Записки психиатра. Безумие королей и других правителей - Максим Иванович Малявин
В 1505 году умерла Изабелла Католичка. Испанцы уже прочили на престол Кастильи ее мужа, Фердинанда II (пусть в качестве регента, но тоже неплохо), упирая на то, что-де Хуана вам тут наворочает от большого ума. Филипп же уперся рогом: есть законная наследница – вот пусть и наследует, а порулить мы и вместе порулим, я ей муж или catulinus penis? А что до странностей в поведении – да это она так меня любит. Безумно просто. Хуаночка, золотце, хватай детей и чемоданы, мы едем в Испанию! Что? Секс на регулярной основе? Да не вопрос, будет! Ни одной женщины в свите? Не будет, дорогая, как скажешь, только давай поспешим. Кидай мешки, паром отходит!
В общем, королевой Хуана в итоге стала. Номинально: власть по-прежнему ее не интересовала. На это муж есть. Тому же (чуть не сказал – бедному) стало не до любовниц: днем по расписанию интриги и политическая борьба с тестем, ночью – обещанный супружеский долг с процентами. Хрупкое счастье продлилось меньше года: Филипп подхватил оспу (хотя кто-то уверяет, что просто выпил стакан холодной воды после игры в мяч, простыл и…) и 25 сентября 1506 года умер. И свое прозвище, Безумная, la Loca, Хуана получила именно из-за событий, произошедших с момента его смерти до момента погребения. Если верить легенде, то похоронить Филиппа удалось только спустя три года после его смерти – но, сами понимаете, в легендах любят все несколько преувеличить.
Хуана действительно поначалу не давала его похоронить: дни и ночи она проводила рядом с телом мужа, и попытки увести ее силой ничем хорошим не заканчивались: королева, да еще и беременная в очередной раз, да еще и сопротивляется… Потом тело начало попахивать, и Хуана на время словно очнулась – но лишь для того, чтобы приказать его забальзамировать. Потом все же удалось положить покойника в гроб, и скорбная процессия двинулась из Кастильи в Гранаду, к месту усыпальницы королей. Думаете, это было медленно и печально? Правильно. Просто не представляете, насколько медленно и насколько печально. Когда спустя пять недель процессия добралась до Бургоса и гроб разместили во временной усыпальнице, Хуана приказала его вскрыть, чтобы удостовериться, что покойный супруг на месте.

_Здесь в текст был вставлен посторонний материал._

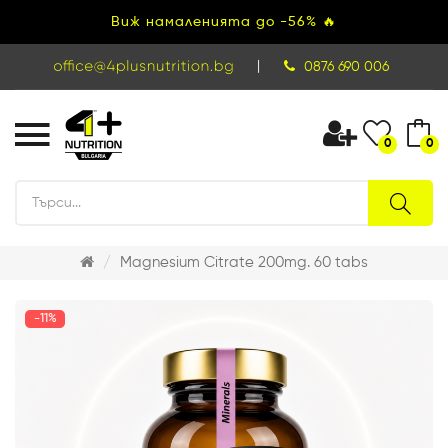
Виж намаленията до -56% 🔥
|
0876 690 006
0
0
Magnesium Citrate 200mg. 60 tabs
-11%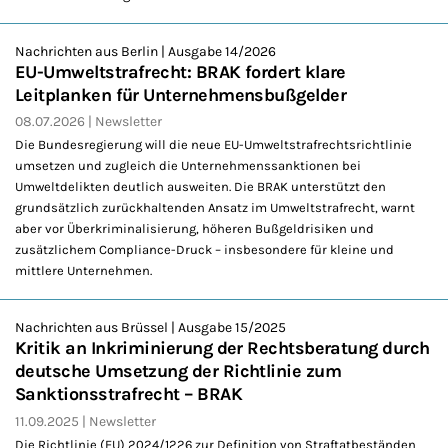
Nachrichten aus Berlin | Ausgabe 14/2026
EU-Umweltstrafrecht: BRAK fordert klare
Leitplanken für Unternehmensbußgelder
08.07.2026
Newsletter
Die Bundesregierung will die neue EU-Umweltstrafrechtsrichtlinie
umsetzen und zugleich die Unternehmenssanktionen bei
Umweltdelikten deutlich ausweiten. Die BRAK unterstützt den
grundsätzlich zurückhaltenden Ansatz im Umweltstrafrecht, warnt
aber vor Überkriminalisierung, höheren Bußgeldrisiken und
zusätzlichem Compliance-Druck – insbesondere für kleine und
mittlere Unternehmen.
Nachrichten aus Brüssel | Ausgabe 15/2025
Kritik an Inkriminierung der Rechtsberatung durch
deutsche Umsetzung der Richtlinie zum
Sanktionsstrafrecht – BRAK
11.09.2025
Newsletter
Die Richtlinie (EU) 2024/1226 zur Definition von Straftatbeständen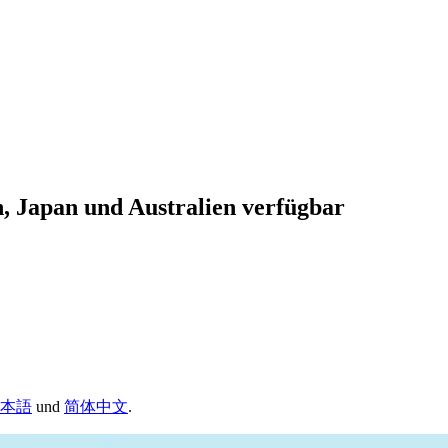
n, Japan und Australien verfügbar
本語
und
简体中文
.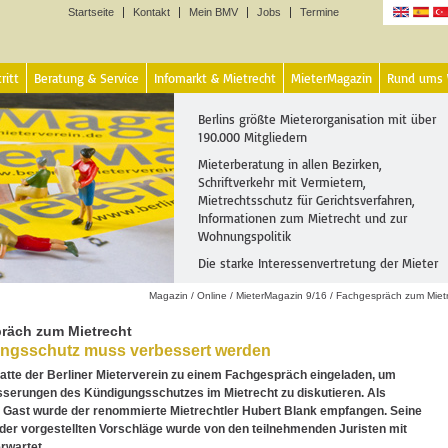
Startseite
Kontakt
Mein BMV
Jobs
Termine
Sprachen
ritt
Beratung & Service
Infomarkt & Mietrecht
MieterMagazin
Rund ums
Berlins größte Mieterorganisation mit über
190.000 Mitgliedern
Mieterberatung in allen Bezirken,
Schriftverkehr mit Vermietern,
Mietrechtsschutz für Gerichtsverfahren,
Informationen zum Mietrecht und zur
Wohnungspolitik
Die starke Interessenvertretung der Mieter
Magazin
/
Online
/
MieterMagazin 9/16
/
Fachgespräch zum Miet
räch zum Mietrecht
ngsschutz muss verbessert werden
hatte der Berliner Mieterverein zu einem Fachgespräch eingeladen, um
sserungen des Kündigungsschutzes im Mietrecht zu diskutieren. Als
 Gast wurde der renommierte Mietrechtler Hubert Blank empfangen. Seine
er vorgestellten Vorschläge wurde von den teilnehmenden Juristen mit
rwartet.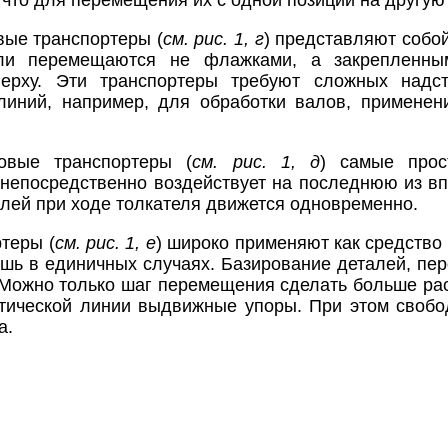
 что для перемещения их с одной позиции на другую
ые транспортеры (
см. рис. 1, г
) представляют собо
али перемещаются не флажками, а закрепленны
ерху. Эти транспортеры требуют сложных надс
линий, например, для обработки валов, применен
овые транспортеры (
см. рис. 1, д
) самые прос
непосредственно воздействует на последнюю из вп
алей при ходе толкателя движется одновременно.
теры (
см. рис. 1, e
) широко применяют как средство
шь в единичных случаях. Базирование деталей, пе
Можно только шаг перемещения сделать больше рас
тической линии выдвижные упоры. При этом свобо
а.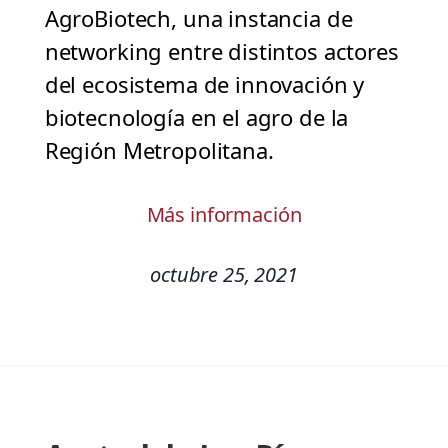
AgroBiotech, una instancia de
networking entre distintos actores
del ecosistema de innovación y
biotecnología en el agro de la
Región Metropolitana.
Más información
octubre 25, 2021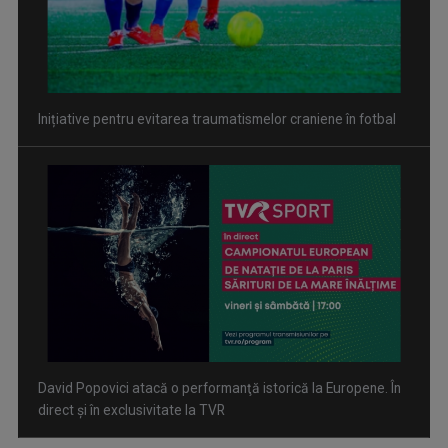
David Popovici atacă o performanţă istorică la Europene. În
direct şi în exclusivitate la TVR
Spectacol total la TVR: David Popovici și tricolorii luptă
pentru aur la Europenele de Natație de la Paris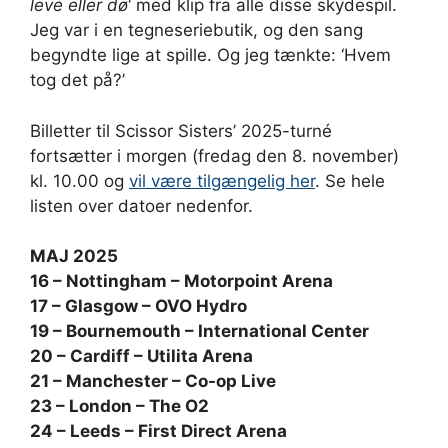
leve eller dø
‘ med klip fra alle disse skydespil.
Jeg var i en tegneseriebutik, og den sang
begyndte lige at spille. Og jeg tænkte: ‘Hvem
tog det på?’
Billetter til Scissor Sisters’ 2025-turné
fortsætter i morgen (fredag ​​den 8. november)
kl. 10.00 og
vil være tilgængelig her
. Se hele
listen over datoer nedenfor.
MAJ 2025
16 – Nottingham – Motorpoint Arena
17 – Glasgow – OVO Hydro
19 – Bournemouth – International Center
20 – Cardiff – Utilita Arena
21 – Manchester – Co-op Live
23 – London – The O2
24 – Leeds – First Direct Arena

Оказалось, что да, по любовницам не подался, не подменили, все идет по плану. Ну как по плану: то слезы, то приступы гнева, вплоть до бешенства – впрочем, окружающие уже привыкли. И к этому, и к тому, что идти приходилось ночами, «так как бедной вдове, потерявшей солнце своей души, незачем показываться на свете дня». Злые языки поговаривали, что вдовствующая королева вообще каждую ночь того… некрофилией грешит. Мол, правильно забальзамированный муж в дополнительных афродизиаках не нуждается – но это они со зла.
Пока отдыхали и набирались сил продолжить путь, в Бургосе вспыхнула чума. Хуана велела двигать в Торкемаду – и от чумы подальше, и по пути в Гранаду. Перед отправлением гроб вскрыли во второй раз (все в порядке, все на месте, никто никуда не ухмыздал). По пути вставали на дневку в монастырях. Поправка: мужских монастырях. Однажды ночью процессия по ошибке приперлась в женский, так Хуана очередную истерику устроила: не позволит-де она, чтобы муж с этими, господи прости, сестрами в одних стенах хоть минуту рядом провел! Уж я-то его знаю. И их тоже. Так и пришлось топать дальше.

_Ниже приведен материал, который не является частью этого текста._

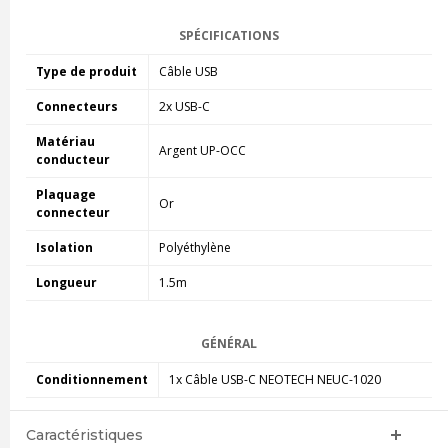
SPÉCIFICATIONS
Type de produit
Câble USB
Connecteurs
2x USB-C
Matériau
Argent UP-OCC
conducteur
Plaquage
Or
connecteur
Isolation
Polyéthylène
Longueur
1.5m
GÉNÉRAL
Conditionnement
1x Câble USB-C NEOTECH NEUC-1020
Caractéristiques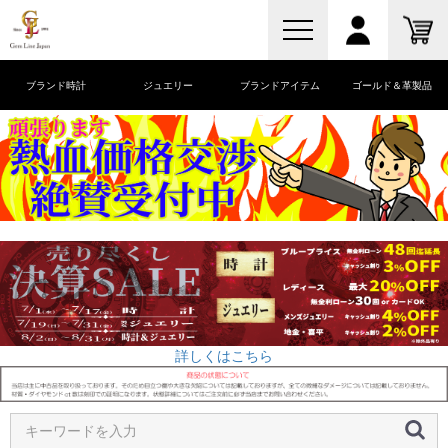
ブランド時計
ジュエリー
ブランドアイテム
ゴールド＆革製品
詳しくはこちら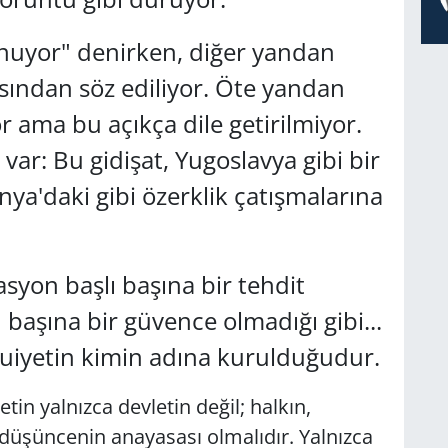
unuyor" denirken, diğer yandan
sından söz ediliyor. Öte yandan
r ama bu açıkça dile getirilmiyor.
var: Bu gidişat, Yugoslavya gibi bir
ya'daki gibi özerklik çatışmalarına
yon başlı başına bir tehdit
lı başına bir güvence olmadığı gibi...
uiyetin kimin adına kurulduğudur.
in yalnızca devletin değil; halkın,
 düşüncenin anayasası olmalıdır. Yalnızca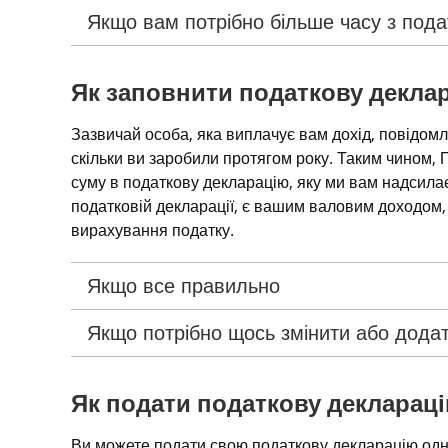
Якщо вам потрібно більше часу з под
Як заповнити податкову декла
Зазвичай особа, яка виплачує вам дохід, повідомл
скільки ви заробили протягом року. Таким чином, 
суму в податкову декларацію, яку ми вам надсилаєм
податковій декларації, є вашим валовим доходом,
вирахування податку.
Якщо все правильно
Якщо потрібно щось змінити або дода
Як подати податкову декларац
Ви можете подати свою податкову декларацію одни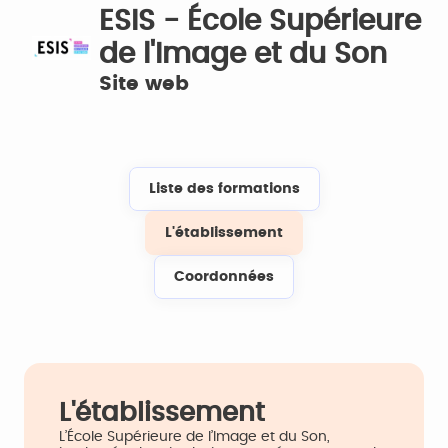
ESIS - École Supérieure
de l'Image et du Son
Site web
Liste des formations
L'établissement
Coordonnées
L'établissement
L’École Supérieure de l’Image et du Son,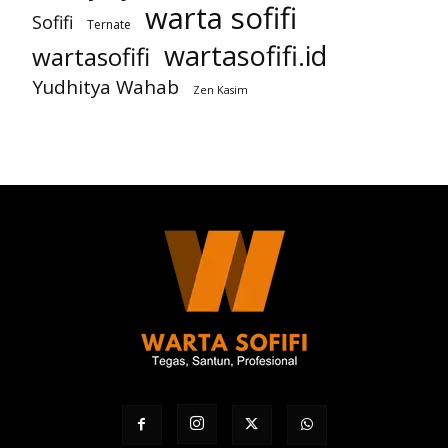
warta sofifi
Sofifi
Ternate
wartasofifi.id
wartasofifi
Yudhitya Wahab
Zen Kasim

Третий раз гроб открыли в январе 1507 года уже в Торкемаде, когда Хуана родила дочь, инфанту Екатерину. Убедилась, что супруг на месте, успокоилась. И задержалась в Торкемаде на несколько месяцев: надо было и самой от родов отойти, и ребенку дать окрепнуть. В Гранаду ей, правда, добраться так и не довелось: пришла весть, что из Неаполя отплыл отец, готовый принять на себя бремя власти. И тогда гроб открыли в четвертый раз, чтобы дать Хуане попрощаться с мужем. Проведя рядом с его телом восемь месяцев (а не три года, как уверяет легенда), Хуана с дочерью была отправлена в Тордесильяс, в монастырь Санта Клара. Фактически, в заточение.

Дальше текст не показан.